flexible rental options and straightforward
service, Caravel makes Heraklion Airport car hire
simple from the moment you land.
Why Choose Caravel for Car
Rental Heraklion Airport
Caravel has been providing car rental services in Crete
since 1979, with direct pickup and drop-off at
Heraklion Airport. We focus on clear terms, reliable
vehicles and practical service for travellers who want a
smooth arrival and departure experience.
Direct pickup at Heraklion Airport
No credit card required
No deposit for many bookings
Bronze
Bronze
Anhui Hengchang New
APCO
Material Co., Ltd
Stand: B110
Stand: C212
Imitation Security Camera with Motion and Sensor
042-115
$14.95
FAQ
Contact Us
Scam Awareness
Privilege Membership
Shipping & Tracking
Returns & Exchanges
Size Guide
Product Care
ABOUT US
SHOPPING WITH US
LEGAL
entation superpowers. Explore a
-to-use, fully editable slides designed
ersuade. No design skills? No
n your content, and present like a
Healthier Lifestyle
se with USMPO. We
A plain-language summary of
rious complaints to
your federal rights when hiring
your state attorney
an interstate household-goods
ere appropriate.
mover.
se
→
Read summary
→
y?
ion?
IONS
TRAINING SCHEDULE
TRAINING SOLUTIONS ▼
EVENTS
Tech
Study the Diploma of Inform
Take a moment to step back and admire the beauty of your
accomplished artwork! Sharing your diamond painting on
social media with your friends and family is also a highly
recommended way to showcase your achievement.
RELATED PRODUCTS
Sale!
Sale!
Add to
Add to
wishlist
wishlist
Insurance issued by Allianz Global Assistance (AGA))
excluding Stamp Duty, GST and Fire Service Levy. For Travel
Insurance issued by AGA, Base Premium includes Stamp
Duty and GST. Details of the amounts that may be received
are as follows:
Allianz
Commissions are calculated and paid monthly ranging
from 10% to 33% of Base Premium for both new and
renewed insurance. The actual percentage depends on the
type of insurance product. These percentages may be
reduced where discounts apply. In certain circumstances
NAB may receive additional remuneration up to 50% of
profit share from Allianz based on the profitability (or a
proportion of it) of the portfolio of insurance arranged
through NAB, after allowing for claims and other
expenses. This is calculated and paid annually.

Instructions for the task >>
Locate the line that contains "reduced where discounts", then please quote it and every line after it to the end of the entries above, exactly and with nothing else.

Answer >>
reduced where discounts apply. In certain circumstances
NAB may receive additional remuneration up to 50% of
profit share from Allianz based on the profitability (or a
proportion of it) of the portfolio of insurance arranged
through NAB, after allowing for claims and other
expenses. This is calculated and paid annually.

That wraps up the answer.